I really don't mean to pick a fight with anyone; but this drives me nuts:
In December, [Daniel] Pink, a Wired contributing editor, came out with Drive: The Surprising Truth About What Motivates Us. The book digs through more than five decades of behavioral science to challenge the orthodoxy that carrots and sticks are the most effective ways to motivate workers in the 21st century. Instead, he argues, the most enduring motivations aren’t external but internal—things we do for our own satisfaction.This drives me nuts, Part I: doesn't it make more sense to say that both methods motivate us? Sometimes we have the leisure to pursue stuff we're interested in, and sometimes we need to be poked and prodded to get stuff done.
And let me tell you: as a manager for the last five years, I've found that this notion of motivating workers to do their best is not so simple. A case in point: I had a highly educated assistant who felt the job was beneath her. Surely it was, and so I gave her ample opportunities to pursue interesting work that better suited her educational qualifications. What she chose to do instead was to spend all of her time job hunting. Another employee interpreted my largesse as a signal that she should go for my job. Another spent all of her time doing the stuff she liked, and none of the stuff that actually needed to get done. These women were all under 37 years old -- not old codgers by any measure.
I digress. But has Daniel Pink ever managed anyone? Do you have the leisure to do only interesting things? (If so, can you tell me how you've made billpaying interesting? Perhaps that'll be the next step from Blippy; the online billpaying game! Earn VISA points while you battle demon creditors and check your 401k!)
But the meme of doing only what interests you is an old and seductive one. Even the obscenely beautiful and wealthy have to do things they don't like to do -- finance overseas wars, liposuction, etc. I can't help thinking of the old adage that "You're still a kid until you have a kid", i.e. until you've assumed some responsibility and put yourself and your ego-centered interests on the back burner. Are we turning into a nation of perpetual adolescents? grump grump.

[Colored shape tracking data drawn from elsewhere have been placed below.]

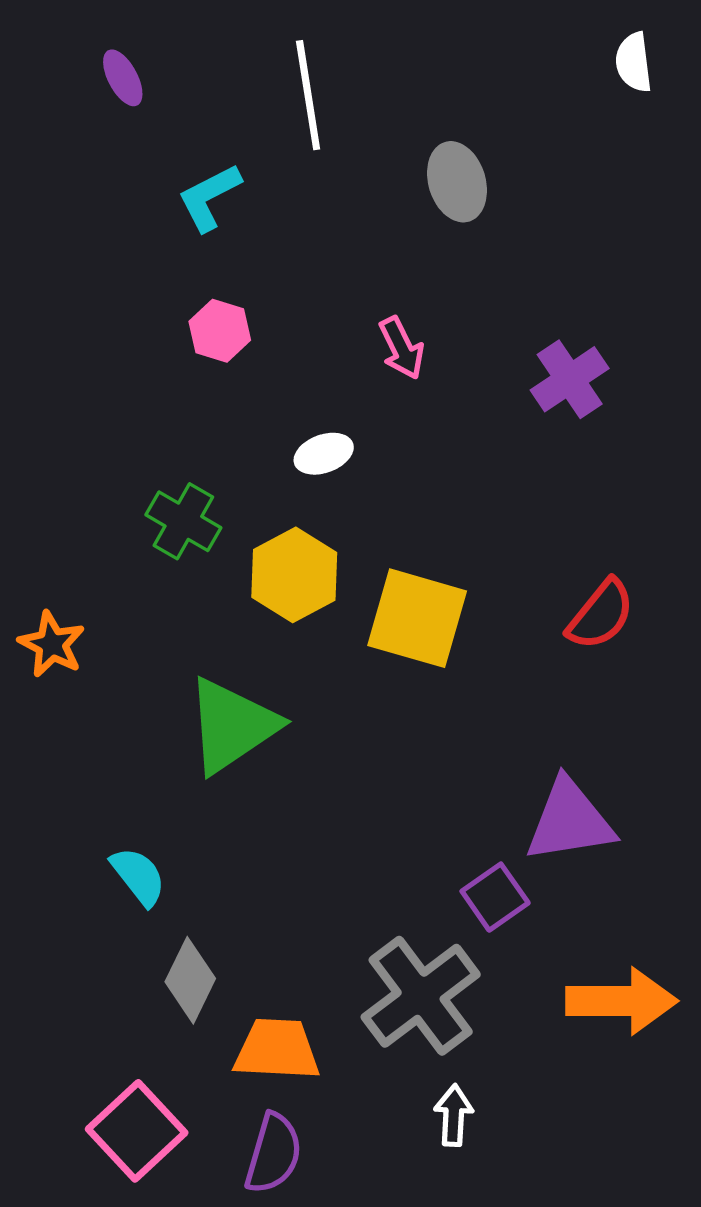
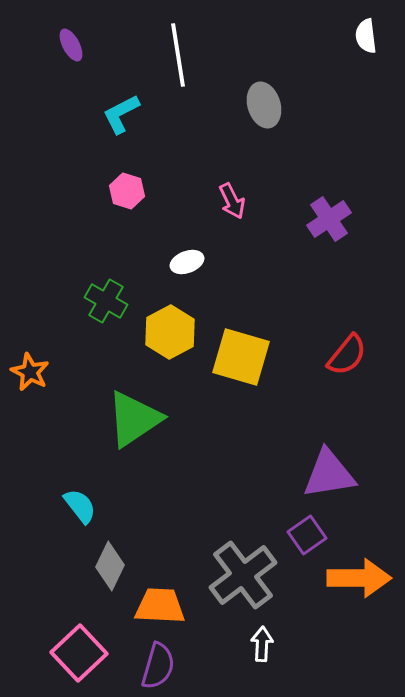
purple square: (495, 897) -> (307, 535), moved

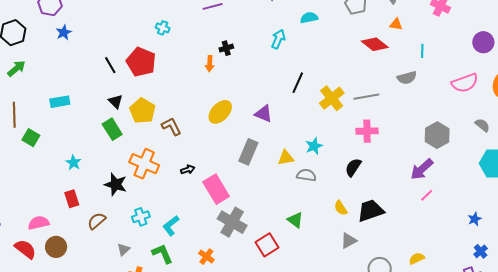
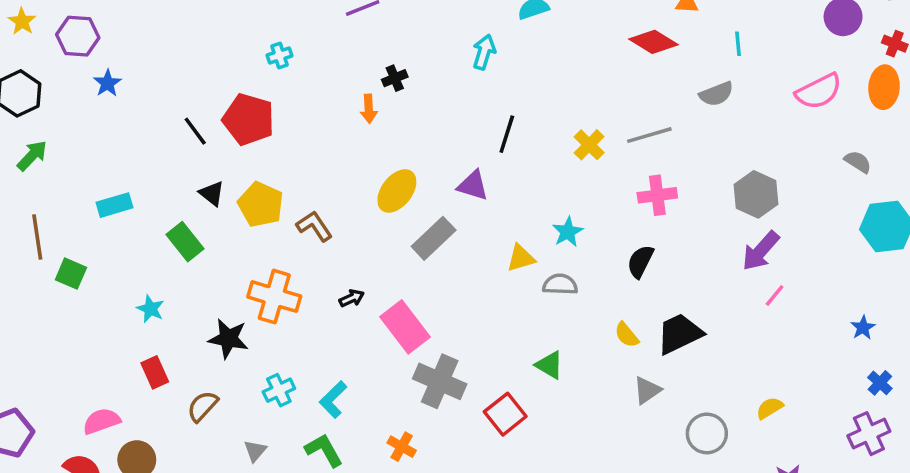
cyan cross: (163, 28) -> (279, 56), turned -32
black line: (298, 83) -> (507, 134), moved
yellow cross: (332, 98) -> (589, 145), size x0.7
green rectangle: (112, 129) -> (185, 242), moved
gray hexagon: (437, 135) -> (756, 194), moved
gray rectangle: (248, 152) -> (434, 238), moved, turned 30

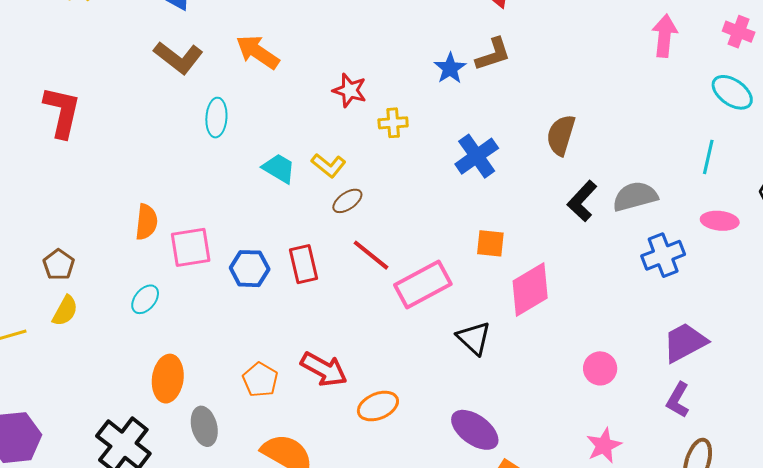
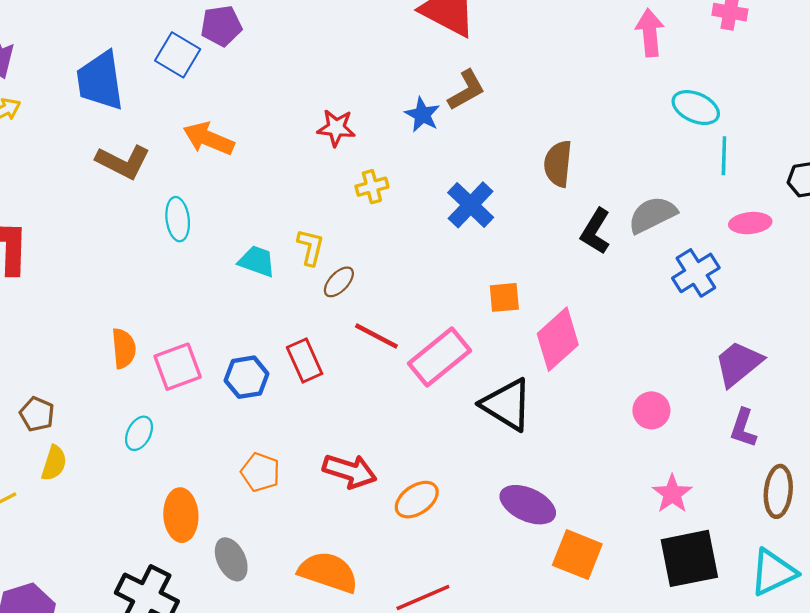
red star: (350, 90) -> (336, 128), moved
cyan ellipse: (732, 92) -> (696, 108), moved
yellow L-shape: (329, 165) -> (311, 247), turned -104
black triangle: (474, 338) -> (507, 405), size x1.4
orange pentagon: (260, 380) -> (260, 472), moved

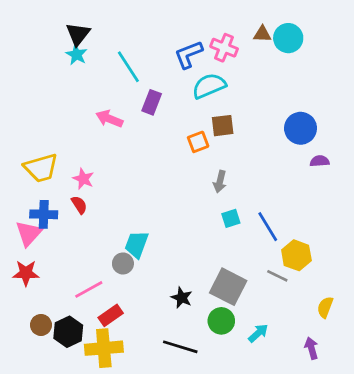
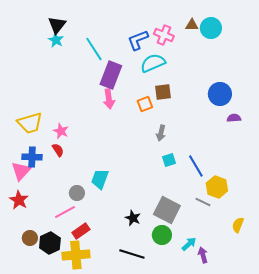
purple rectangle: (152, 102) -> (111, 75), size x1.5
pink arrow: (109, 119) -> (109, 99), moved, turned -120
gray circle: (123, 263) -> (77, 193), moved
red star: (26, 273) -> (19, 200), turned 30
purple arrow: (311, 348) -> (203, 255), moved

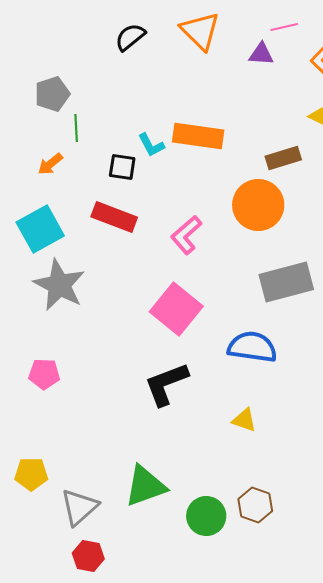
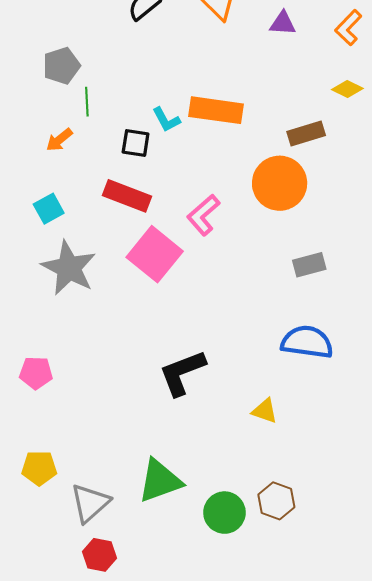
cyan square: (40, 229) -> (49, 209), size x0.6
gray rectangle: (286, 282) -> (309, 265), size x0.6
pink square: (176, 309) -> (155, 254), moved
blue semicircle: (252, 347) -> (307, 342), moved
pink pentagon: (44, 374) -> (36, 373), moved

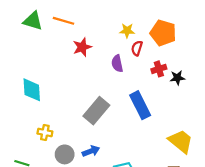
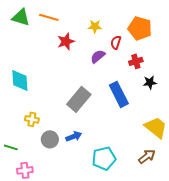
yellow star: (127, 31) -> (95, 26), moved
purple semicircle: (117, 64) -> (98, 56), turned 63
black star: (177, 78) -> (150, 82), moved

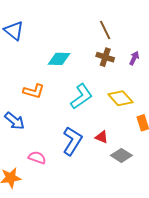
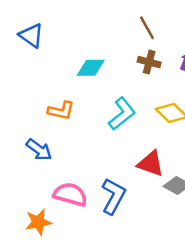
red triangle: (102, 137) -> (151, 164), size x1.6
blue L-shape: (72, 141) -> (113, 196), moved
pink semicircle: (37, 158) -> (70, 194), size x1.5

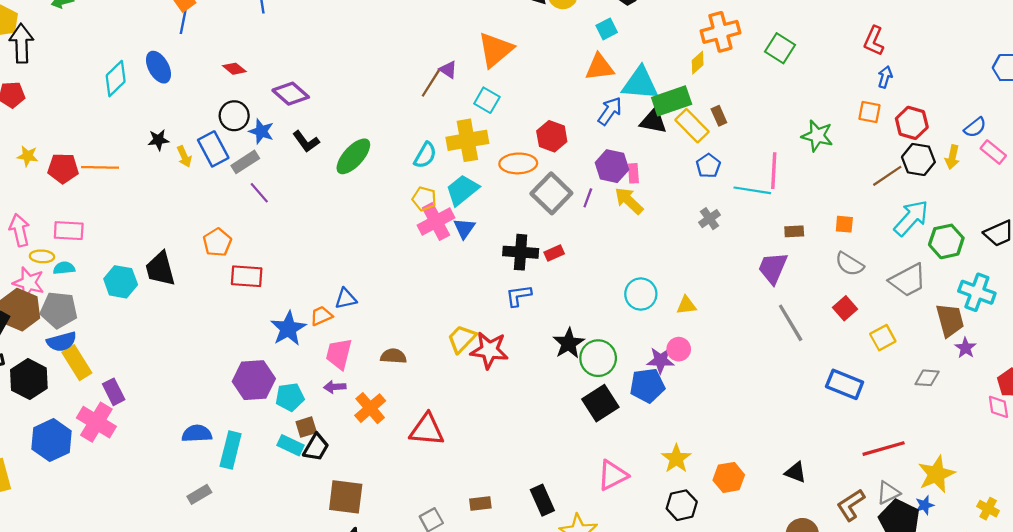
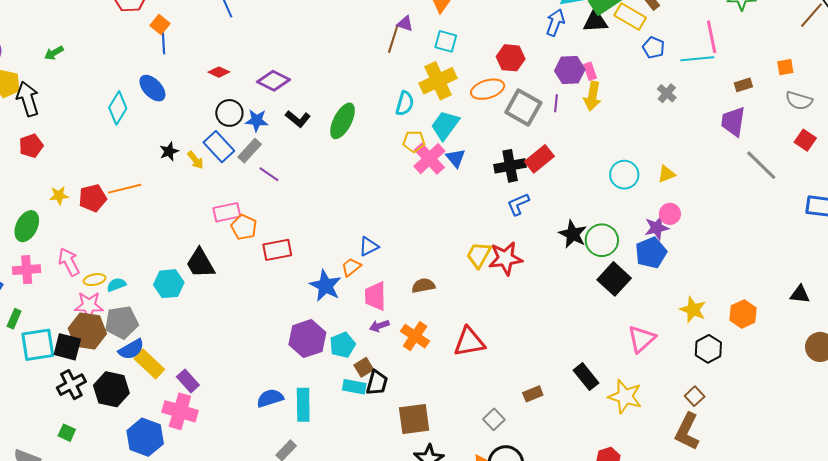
yellow arrow: (629, 201) -> (592, 96), turned -108
pink rectangle: (69, 231) -> (227, 212), moved
red rectangle: (554, 253) -> (539, 159), size x1.6

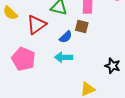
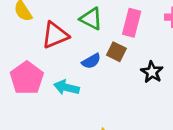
cyan arrow: (64, 57) -> (66, 87), moved
black star: (113, 66) -> (152, 72), moved

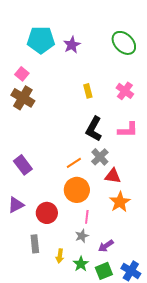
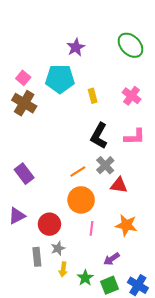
cyan pentagon: (41, 40) -> (60, 79), moved
orange star: (120, 202) -> (126, 225), moved, turned -30
gray star: (82, 236) -> (58, 248), moved

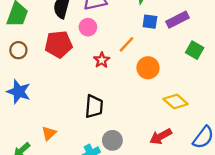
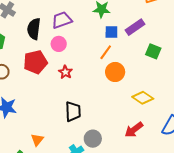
orange line: (126, 44) -> (106, 52), moved
red star: (102, 60) -> (65, 72), moved

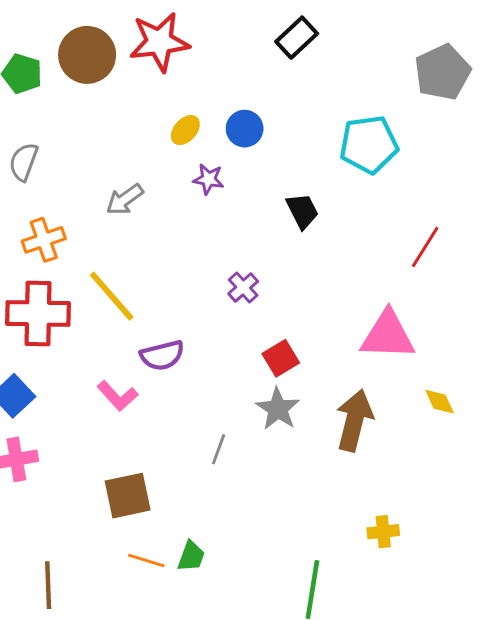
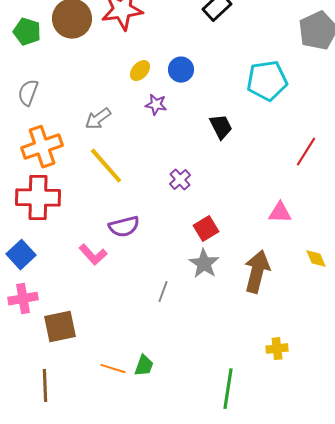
orange cross: (44, 240) -> (42, 147), size x1.4
yellow line: (112, 296) -> (106, 166), moved
pink triangle: (388, 335) -> (280, 213), size x0.6
brown square: (128, 496) -> (60, 327), moved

And finally, who has time to pursue what they're interested in? It's interesting to me that this pursuit is presented in a work context. Because increasingly, our lives have no leisure time. This is the Great White Hope -- or Great White Whale, that somehow our interest in 19th century pottery or gardening techniques can somehow get incorporated into a monetized framework. We take less vacation and fill our waking hours with media, so unless media is what we're interested in, it's hard to say what else we have time to pursue.